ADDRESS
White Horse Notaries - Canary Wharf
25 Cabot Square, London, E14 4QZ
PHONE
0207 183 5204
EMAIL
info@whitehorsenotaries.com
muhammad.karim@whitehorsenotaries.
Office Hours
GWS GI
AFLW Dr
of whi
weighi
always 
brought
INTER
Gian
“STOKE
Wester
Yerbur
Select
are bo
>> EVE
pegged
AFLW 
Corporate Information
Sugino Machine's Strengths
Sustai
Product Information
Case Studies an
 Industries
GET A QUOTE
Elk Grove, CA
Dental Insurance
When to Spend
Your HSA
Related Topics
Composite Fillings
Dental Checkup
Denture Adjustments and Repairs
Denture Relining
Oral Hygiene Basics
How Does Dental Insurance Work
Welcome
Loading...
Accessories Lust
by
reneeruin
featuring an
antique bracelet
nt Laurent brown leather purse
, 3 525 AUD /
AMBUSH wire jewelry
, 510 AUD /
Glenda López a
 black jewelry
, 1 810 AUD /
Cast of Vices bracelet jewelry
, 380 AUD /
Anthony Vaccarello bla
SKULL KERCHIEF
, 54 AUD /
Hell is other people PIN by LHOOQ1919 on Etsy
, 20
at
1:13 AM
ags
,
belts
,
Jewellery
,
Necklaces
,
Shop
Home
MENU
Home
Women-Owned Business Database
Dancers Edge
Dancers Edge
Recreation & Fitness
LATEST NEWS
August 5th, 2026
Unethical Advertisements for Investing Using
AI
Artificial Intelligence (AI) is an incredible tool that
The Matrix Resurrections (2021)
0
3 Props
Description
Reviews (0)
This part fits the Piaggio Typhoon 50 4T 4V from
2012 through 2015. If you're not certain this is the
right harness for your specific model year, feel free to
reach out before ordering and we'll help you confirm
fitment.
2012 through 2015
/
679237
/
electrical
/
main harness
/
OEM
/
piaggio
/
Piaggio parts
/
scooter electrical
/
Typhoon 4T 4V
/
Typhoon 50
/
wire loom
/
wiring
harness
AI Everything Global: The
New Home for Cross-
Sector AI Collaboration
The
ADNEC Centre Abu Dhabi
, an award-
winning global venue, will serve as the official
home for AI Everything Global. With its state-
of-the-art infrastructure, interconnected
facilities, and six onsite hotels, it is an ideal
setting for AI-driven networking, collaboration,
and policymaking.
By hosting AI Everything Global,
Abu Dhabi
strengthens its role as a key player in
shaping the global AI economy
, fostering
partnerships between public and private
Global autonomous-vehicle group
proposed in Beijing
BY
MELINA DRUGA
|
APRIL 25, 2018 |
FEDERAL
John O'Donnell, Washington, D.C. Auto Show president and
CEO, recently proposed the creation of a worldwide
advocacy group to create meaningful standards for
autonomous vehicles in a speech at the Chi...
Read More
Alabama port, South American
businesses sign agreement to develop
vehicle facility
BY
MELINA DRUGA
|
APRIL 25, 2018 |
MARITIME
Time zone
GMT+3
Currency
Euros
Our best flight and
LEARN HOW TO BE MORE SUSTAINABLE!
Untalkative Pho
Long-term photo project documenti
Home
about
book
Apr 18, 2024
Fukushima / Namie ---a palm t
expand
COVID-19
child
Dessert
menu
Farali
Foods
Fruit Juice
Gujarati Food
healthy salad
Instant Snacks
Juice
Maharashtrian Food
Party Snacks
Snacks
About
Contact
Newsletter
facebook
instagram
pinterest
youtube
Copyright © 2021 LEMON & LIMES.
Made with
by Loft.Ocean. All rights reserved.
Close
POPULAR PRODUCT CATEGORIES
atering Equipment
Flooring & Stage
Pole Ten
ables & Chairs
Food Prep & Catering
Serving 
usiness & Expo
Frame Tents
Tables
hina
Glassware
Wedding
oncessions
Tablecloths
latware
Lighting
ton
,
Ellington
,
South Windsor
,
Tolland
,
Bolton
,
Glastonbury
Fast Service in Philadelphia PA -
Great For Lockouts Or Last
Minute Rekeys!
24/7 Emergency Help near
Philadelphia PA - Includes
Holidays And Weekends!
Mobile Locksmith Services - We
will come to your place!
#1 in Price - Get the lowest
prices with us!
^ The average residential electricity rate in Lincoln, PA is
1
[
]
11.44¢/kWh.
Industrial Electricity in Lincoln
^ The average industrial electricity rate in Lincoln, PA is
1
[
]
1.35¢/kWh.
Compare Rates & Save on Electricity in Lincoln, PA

══════

**Work required**
Please show every line above that includes the word "South".

**Written solution**
Alabama port, South American
South Windsor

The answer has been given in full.